Task directions:
Set down each line from the start of the material exactly, please, up to and including the one that contains "Personalization".

Record excerpts:
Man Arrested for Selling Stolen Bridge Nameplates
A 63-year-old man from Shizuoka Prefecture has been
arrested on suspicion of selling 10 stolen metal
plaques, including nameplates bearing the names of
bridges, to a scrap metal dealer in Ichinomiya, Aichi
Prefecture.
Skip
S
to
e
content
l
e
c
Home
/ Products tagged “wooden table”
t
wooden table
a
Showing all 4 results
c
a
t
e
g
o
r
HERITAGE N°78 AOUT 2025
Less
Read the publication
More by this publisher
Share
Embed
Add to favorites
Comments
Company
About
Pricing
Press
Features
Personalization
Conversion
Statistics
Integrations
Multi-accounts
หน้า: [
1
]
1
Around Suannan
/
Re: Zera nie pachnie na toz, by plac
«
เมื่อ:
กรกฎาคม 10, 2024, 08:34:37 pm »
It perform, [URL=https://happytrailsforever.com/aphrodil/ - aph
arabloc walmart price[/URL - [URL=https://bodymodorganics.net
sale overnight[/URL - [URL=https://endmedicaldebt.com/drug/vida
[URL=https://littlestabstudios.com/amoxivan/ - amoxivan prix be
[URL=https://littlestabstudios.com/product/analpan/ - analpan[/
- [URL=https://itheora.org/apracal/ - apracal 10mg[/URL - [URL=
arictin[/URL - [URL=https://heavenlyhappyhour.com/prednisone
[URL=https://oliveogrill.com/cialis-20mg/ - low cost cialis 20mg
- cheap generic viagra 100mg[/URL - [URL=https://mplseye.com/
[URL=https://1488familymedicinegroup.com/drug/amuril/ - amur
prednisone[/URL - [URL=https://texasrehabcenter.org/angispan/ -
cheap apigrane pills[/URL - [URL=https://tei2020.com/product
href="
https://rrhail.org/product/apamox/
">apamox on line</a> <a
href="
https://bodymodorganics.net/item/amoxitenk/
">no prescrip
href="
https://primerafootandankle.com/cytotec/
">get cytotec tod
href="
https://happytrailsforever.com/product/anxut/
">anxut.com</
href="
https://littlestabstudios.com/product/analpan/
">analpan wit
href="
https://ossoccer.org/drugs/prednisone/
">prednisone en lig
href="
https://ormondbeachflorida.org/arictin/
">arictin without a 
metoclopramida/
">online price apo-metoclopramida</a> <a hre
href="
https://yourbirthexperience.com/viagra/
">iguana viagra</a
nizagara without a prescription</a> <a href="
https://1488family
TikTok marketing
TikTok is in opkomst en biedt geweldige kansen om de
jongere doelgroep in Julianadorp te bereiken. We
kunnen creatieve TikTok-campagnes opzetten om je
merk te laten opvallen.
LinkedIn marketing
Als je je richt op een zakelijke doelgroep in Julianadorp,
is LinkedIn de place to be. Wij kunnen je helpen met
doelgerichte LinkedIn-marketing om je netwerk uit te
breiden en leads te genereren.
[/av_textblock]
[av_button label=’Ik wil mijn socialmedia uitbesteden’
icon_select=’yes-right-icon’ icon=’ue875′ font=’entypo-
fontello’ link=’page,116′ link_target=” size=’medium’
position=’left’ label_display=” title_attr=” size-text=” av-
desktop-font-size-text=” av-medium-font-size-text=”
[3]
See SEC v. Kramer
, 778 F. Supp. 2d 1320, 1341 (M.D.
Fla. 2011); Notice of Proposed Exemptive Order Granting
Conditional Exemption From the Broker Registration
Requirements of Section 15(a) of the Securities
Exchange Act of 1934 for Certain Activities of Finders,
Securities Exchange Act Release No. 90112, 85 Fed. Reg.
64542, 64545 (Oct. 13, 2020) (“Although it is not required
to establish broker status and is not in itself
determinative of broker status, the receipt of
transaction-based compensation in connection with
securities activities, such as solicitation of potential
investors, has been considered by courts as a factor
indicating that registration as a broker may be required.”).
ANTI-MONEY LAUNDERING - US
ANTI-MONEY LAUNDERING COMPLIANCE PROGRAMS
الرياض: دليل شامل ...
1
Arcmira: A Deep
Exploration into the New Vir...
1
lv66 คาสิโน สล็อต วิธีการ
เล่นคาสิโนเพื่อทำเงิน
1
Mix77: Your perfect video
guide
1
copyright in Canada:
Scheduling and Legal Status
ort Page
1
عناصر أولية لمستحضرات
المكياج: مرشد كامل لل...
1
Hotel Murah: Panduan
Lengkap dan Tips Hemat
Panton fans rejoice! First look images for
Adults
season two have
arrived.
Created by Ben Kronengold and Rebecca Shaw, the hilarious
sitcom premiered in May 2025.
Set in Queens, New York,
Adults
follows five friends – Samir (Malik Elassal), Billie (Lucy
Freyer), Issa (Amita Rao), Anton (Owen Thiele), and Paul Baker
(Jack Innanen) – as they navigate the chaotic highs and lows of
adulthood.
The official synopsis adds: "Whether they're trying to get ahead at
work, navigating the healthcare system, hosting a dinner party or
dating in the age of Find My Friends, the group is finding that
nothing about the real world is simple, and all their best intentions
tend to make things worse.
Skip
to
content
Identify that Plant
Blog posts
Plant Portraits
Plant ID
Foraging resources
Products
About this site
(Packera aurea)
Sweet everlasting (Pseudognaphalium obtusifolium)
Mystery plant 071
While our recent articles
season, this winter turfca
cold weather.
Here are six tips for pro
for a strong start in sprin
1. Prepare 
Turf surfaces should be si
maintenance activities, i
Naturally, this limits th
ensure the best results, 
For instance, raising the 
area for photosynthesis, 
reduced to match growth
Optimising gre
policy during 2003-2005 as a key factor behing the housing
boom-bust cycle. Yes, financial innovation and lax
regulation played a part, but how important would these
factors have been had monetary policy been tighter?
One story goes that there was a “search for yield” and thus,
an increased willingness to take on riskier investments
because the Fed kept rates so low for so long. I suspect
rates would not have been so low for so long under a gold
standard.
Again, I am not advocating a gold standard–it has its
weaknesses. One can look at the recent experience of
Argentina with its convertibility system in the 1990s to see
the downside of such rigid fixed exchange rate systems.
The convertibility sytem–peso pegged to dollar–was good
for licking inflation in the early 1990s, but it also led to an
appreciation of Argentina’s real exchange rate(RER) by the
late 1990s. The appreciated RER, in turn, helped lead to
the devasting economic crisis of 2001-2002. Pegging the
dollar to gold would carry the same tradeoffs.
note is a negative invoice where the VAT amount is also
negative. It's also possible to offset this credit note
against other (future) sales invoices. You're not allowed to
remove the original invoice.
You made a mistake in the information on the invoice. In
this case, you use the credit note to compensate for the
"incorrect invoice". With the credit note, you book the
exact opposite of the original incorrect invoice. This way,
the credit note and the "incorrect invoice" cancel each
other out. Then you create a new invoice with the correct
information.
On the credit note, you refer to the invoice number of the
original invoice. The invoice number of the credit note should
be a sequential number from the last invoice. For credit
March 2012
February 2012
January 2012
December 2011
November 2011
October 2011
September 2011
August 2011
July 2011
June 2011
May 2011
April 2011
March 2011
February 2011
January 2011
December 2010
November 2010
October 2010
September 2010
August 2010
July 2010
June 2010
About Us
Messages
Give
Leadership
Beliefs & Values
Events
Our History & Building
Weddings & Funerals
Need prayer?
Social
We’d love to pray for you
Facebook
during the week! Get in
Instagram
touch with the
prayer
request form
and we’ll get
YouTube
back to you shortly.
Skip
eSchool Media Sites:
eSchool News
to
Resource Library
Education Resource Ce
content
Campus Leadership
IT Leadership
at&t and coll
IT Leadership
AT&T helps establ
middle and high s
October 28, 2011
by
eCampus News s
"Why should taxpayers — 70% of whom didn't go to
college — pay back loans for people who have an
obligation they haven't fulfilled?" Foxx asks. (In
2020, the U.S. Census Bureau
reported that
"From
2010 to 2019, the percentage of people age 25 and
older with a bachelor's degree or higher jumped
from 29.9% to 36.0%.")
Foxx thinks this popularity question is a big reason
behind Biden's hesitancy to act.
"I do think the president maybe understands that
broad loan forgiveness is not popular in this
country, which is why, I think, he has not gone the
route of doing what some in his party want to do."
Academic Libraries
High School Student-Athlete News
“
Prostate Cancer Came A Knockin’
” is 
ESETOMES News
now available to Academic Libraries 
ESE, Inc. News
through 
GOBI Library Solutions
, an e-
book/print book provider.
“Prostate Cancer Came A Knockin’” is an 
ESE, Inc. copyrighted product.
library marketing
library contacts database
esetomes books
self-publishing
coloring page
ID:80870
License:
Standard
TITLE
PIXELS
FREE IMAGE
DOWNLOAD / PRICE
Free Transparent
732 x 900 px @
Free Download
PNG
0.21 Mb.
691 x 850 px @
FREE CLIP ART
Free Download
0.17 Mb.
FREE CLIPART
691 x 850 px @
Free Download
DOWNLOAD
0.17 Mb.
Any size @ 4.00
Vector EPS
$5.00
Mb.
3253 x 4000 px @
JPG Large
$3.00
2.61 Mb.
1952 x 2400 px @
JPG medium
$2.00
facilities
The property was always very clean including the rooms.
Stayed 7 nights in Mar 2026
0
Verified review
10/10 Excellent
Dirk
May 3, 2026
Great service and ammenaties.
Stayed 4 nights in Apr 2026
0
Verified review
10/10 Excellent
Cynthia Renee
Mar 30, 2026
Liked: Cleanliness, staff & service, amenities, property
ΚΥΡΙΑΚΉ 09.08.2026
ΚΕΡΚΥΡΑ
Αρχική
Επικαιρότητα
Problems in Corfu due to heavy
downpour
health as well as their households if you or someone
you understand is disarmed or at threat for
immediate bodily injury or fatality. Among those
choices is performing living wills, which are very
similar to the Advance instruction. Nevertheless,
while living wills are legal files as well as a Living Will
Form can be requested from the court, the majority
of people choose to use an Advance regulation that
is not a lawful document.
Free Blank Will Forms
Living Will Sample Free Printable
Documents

Response to the exercise:
Man Arrested for Selling Stolen Bridge Nameplates
A 63-year-old man from Shizuoka Prefecture has been
arrested on suspicion of selling 10 stolen metal
plaques, including nameplates bearing the names of
bridges, to a scrap metal dealer in Ichinomiya, Aichi
Prefecture.
Skip
S
to
e
content
l
e
c
Home
/ Products tagged “wooden table”
t
wooden table
a
Showing all 4 results
c
a
t
e
g
o
r
HERITAGE N°78 AOUT 2025
Less
Read the publication
More by this publisher
Share
Embed
Add to favorites
Comments
Company
About
Pricing
Press
Features
Personalization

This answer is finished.